Fast Breakfast: Poached Eggs and Bacon (done)

Nice paper on how saturated fat DOES NOT correlate to heart disease.

And in celebration of that, here is what I eat for breakfast at least three times a week: lots of saturated fat!

I love poached eggs. The runny yolks to dip bacon, sausage, asparagus, or whatever into. Plus, they are super fast to make. For most breakfasts I make two poached eggs and two strips of thick cut bacon.

Remember to collect your bacon grease to use for cooking other meats and vegetables in! Also, you never pour animal fats down the sink. Collect it, let it cool, and when the container is full, throw it away. (Good use for all those nut canisters we paleo people end up with.)

For poached eggs, people seem to think this process harder than it is.

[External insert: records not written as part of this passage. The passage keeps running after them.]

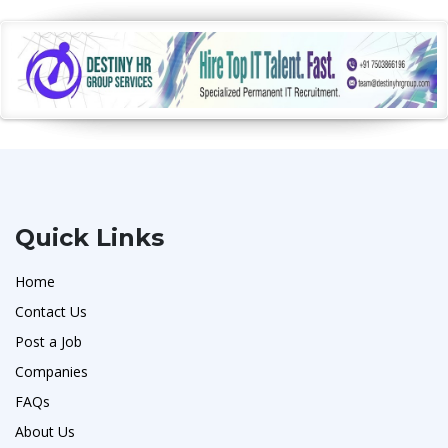
Quick Links
Home
Contact Us
Post a Job
Companies
FAQs
About Us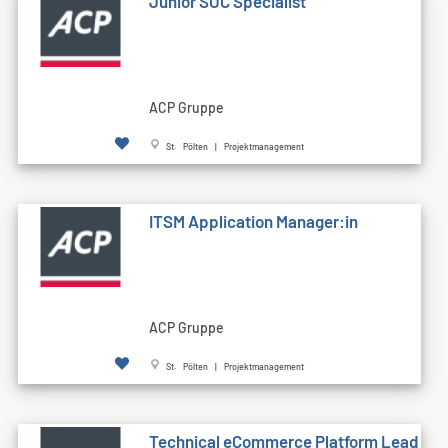
Junior SOC Specialist
ACP Gruppe
St. Pölten | Projektmanagement
ITSM Application Manager:in
ACP Gruppe
St. Pölten | Projektmanagement
Technical eCommerce Platform Lead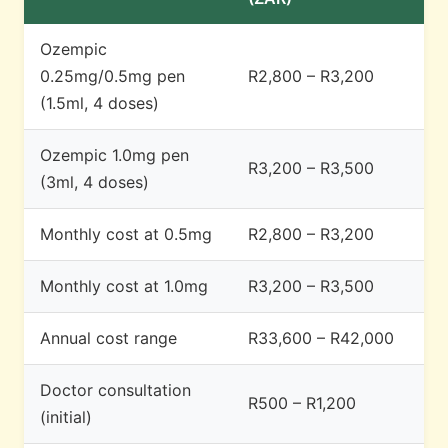
Ozempic
0.25mg/0.5mg pen
R2,800 – R3,200
(1.5ml, 4 doses)
Ozempic 1.0mg pen
R3,200 – R3,500
(3ml, 4 doses)
Monthly cost at 0.5mg
R2,800 – R3,200
Monthly cost at 1.0mg
R3,200 – R3,500
Annual cost range
R33,600 – R42,000
Doctor consultation
R500 – R1,200
(initial)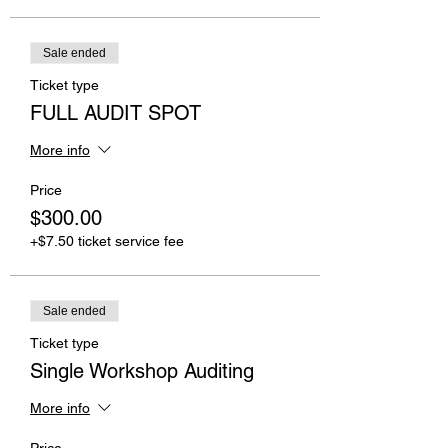
Sale ended
Ticket type
FULL AUDIT SPOT
More info
Price
$300.00
+$7.50 ticket service fee
Sale ended
Ticket type
Single Workshop Auditing
More info
Price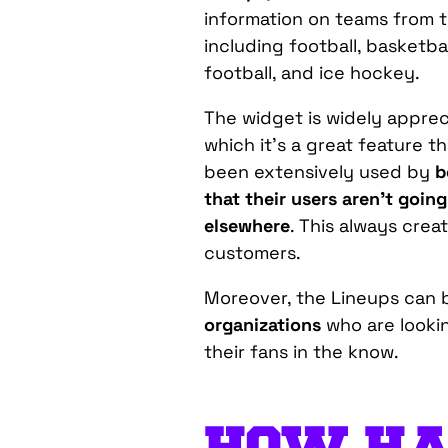
information on teams from t
including football, basketbal
football, and ice hockey.
The widget is widely appre
which it’s a great feature t
been extensively used by
b
that their users aren’t goin
elsewhere
. This always crea
customers.
Moreover, the Lineups can 
organizations
who are looki
their fans in the know.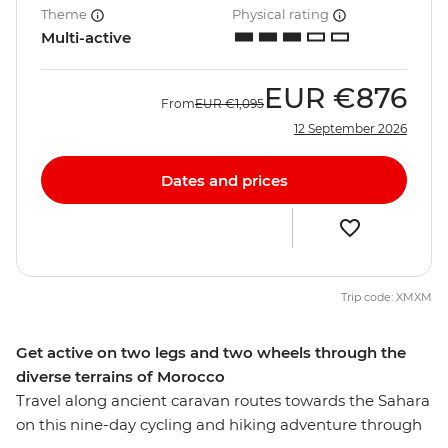
Theme
Physical rating
Multi-active
EUR
€876
From
EUR
€1,095
12 September 2026
Dates and prices
Trip code: XMXM
Get active on two legs and two wheels through the
diverse terrains of Morocco
Travel along ancient caravan routes towards the Sahara
on this nine-day cycling and hiking adventure through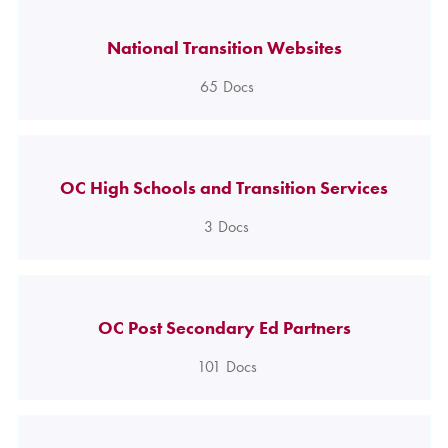
National Transition Websites
65
Docs
OC High Schools and Transition Services
3
Docs
OC Post Secondary Ed Partners
101
Docs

1) Simmering water. I turn my stove up to full heat, then back down to 6. (If your oven goes to 11, adjust accordingly.)
2) Stir the water into a whirlpool and drop the eggs into the center of the whirlpool. I'll cook 2-4 eggs at a time this way.
3) Simmer for three minutes. Trust the timer. Every time I've gone over, the yolk gets cooked to some degree.
4) Use a slotted spoon to remove the eggs.
5) Eat them! (With the bacon, of course.)

It's an easy and quick and filling breakfast I make most mornings, and scaling up for ManFriend doesn't add any extra time.